Council will discuss area plan again to address concerns of business owners south of downtown

acornejo@thetribunenews.comMarch 5, 2013 

A plan to change the zoning and improve South Broad Street has some manufacturing business concerned that they will eventually become obsolete. This photograph is on Broad Street at Francis Avenue looking north toward South Street.

LAURA DICKINSON — ldickinson@thetribunenews.com Buy Photo

The San Luis Obispo City Council, struggling to reach a consensus Tuesday night, voted 3-1 to postpone making a decision about the future of the South Broad Street Area Plan until later this month.

The council is being asked to include the plan in the city’s Land Use and Circulation Element update for additional study.

Council members took heed of hours of impassioned public comment from land and business owners in the area, leading the council to ask staff to formulate a better plan to protect manufacturers’ business interests. 

“I’m normally a big fan of good long-term planning, but every once in awhile something happens that trumps that planning,” said Councilman Dan Carpenter, the sole dissenting vote. “It is a very neat, eclectic and successful area that has morphed into its own without us touching it. ... Sometimes we just have to back away and leave it alone.”

The South Broad Street Area Plan, once implemented, would define how future development would occur in the 140-acre neighborhood midway between downtown and the airport.

The plan includes the area of Broad Street that is bounded by Santa Barbara Street, the railroad tracks, South Street and Orcutt Road.

Carpenter said he would like the plan to address improvements only on Broad Street.

The plan attempts to restore a neighborhood feel that once defined the area while incorporating new businesses and office space, eventually making the area an extension of the downtown.

However, the plan, as it was presented to the council Tuesday, eliminated future heavy manufacturing and industrial businesses that have long been rooted in the area, instead pushing that type of business closer to the airport.

Ernest Barncastle, of Taylor Rental Party Plus on Broad Street, said the proposed rezoning would make many business owners question their future in the city.

“The net effect of this is that we are on track to lose jobs,” Barncastle said. “It will happen; it is inevitable.”

Existing businesses would be allowed to stay indefinitely, but many business owners said the change would create incompatible land uses and cast a cloud of uncertainty over their businesses’ future.

“While our clients appreciate the city’s desire to create a new gateway along Broad Street, the city should not embrace a flawed plan at the cost of marginalizing those citizens whose businesses, incomes, and livelihoods will be directly and negatively impacted,” wrote Graham Lyons, a Santa Barbara attorney representing some of the affected property and business owners. “The plan basically deletes the zoning designation that has allowed the majority of businesses in the Broad Street area to operate for decades.”

City planners estimate about 70 percent of existing businesses on land currently zoned for manufacturing would be accepted under the proposed changes.
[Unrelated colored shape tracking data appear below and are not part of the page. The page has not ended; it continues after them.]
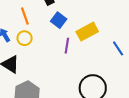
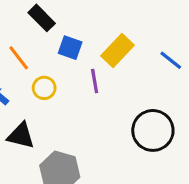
yellow circle: (25, 38) -> (44, 88), moved

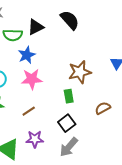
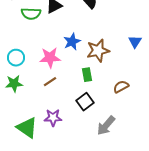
blue star: (27, 55) -> (72, 42), moved
brown line: (29, 111) -> (50, 82), moved
gray arrow: (69, 147) -> (106, 126), moved

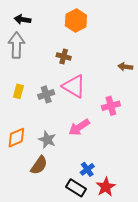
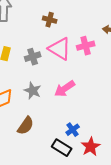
pink cross: (111, 106) -> (86, 46), moved
gray star: (47, 140) -> (33, 91), moved

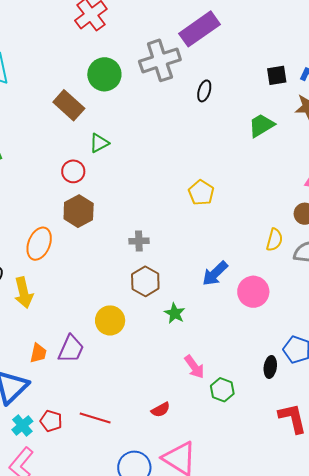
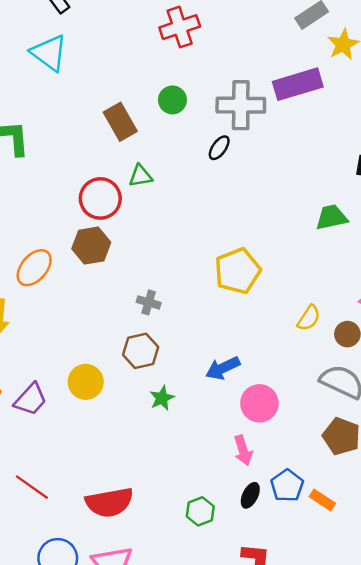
green circle: (104, 74) -> (172, 100), size x0.7
black ellipse: (204, 91) -> (219, 148), moved
red circle: (73, 171) -> (100, 198), size x1.5
yellow pentagon: (201, 193) -> (238, 271), size x1.5
yellow semicircle: (274, 240) -> (309, 318), moved
pink arrow: (194, 367) -> (243, 450), moved
green hexagon: (222, 390) -> (200, 511), moved
red semicircle: (161, 410) -> (109, 502), size x2.0

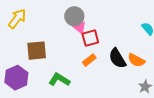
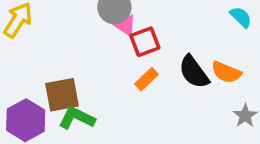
brown square: (37, 51) -> (62, 95), moved
green L-shape: (59, 80) -> (77, 118), moved

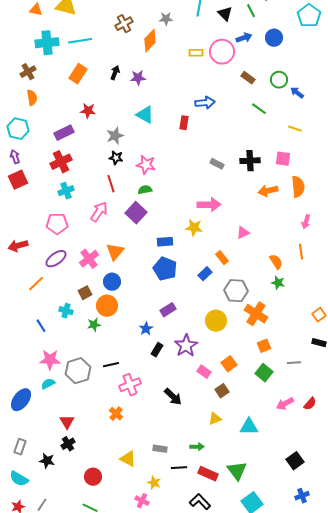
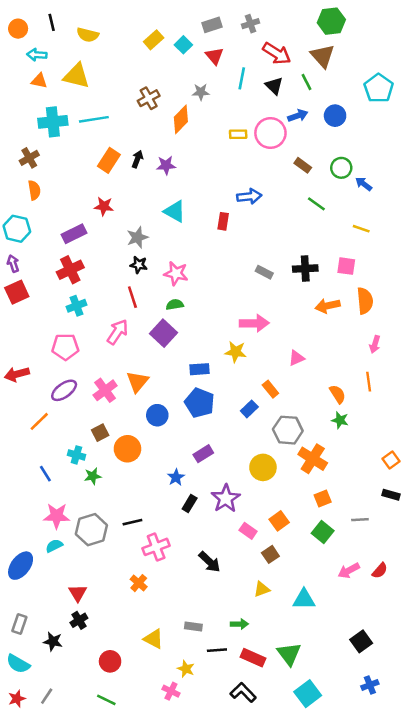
orange rectangle: (78, 74) -> (109, 160), moved
blue circle: (112, 282) -> (157, 415), moved
green star: (94, 325) -> (93, 476), moved

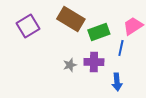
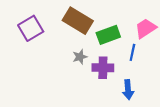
gray star: (70, 65) -> (80, 57), moved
However, the remaining 30 percent would no longer be compatible.

In a letter dated Monday, Lyons asked the City Council to consider directing staff to revise the area plan to create an overlay or hybrid zone to prevent existing manufacturing businesses from becoming nonconforming.

The area was originally subdivided in the 1880s. It is known in San Luis Obispo history as the Imperial Addition, because many of the streets were named for world leaders in the late 19th century. The area is also known as Little Italy. It was settled mainly by railroad workers who lived in small, simple houses. Industrial and light manufacturing eventually replaced many of those neighborhoods.

The area plan describes the South Broad Street area as a “neighborhood in transition” because of its mixture of land uses and varying architectural designs.

That plan aims to eventually incorporate about 425 new homes and an additional 880,000 square feet of commercial space, and transform Victoria Avenue into a “Main Street” environment with shops and homes.

Aesthetic improvements to Broad Street, such as an eventual median and improved pedestrian access from the west and east sides of the road, are also envisioned.

However, those enhancements are a long way off. A full implementation of the plan including connecting streets, putting utilities underground, installing bikeways and upgrading Victoria Avenue would cost an estimated $23 million. The Broad Street median would cost more than $1.7 million alone.

The council will consider the plan again at its next meeting March 19. Staff are to include more options to protect businesses in the area.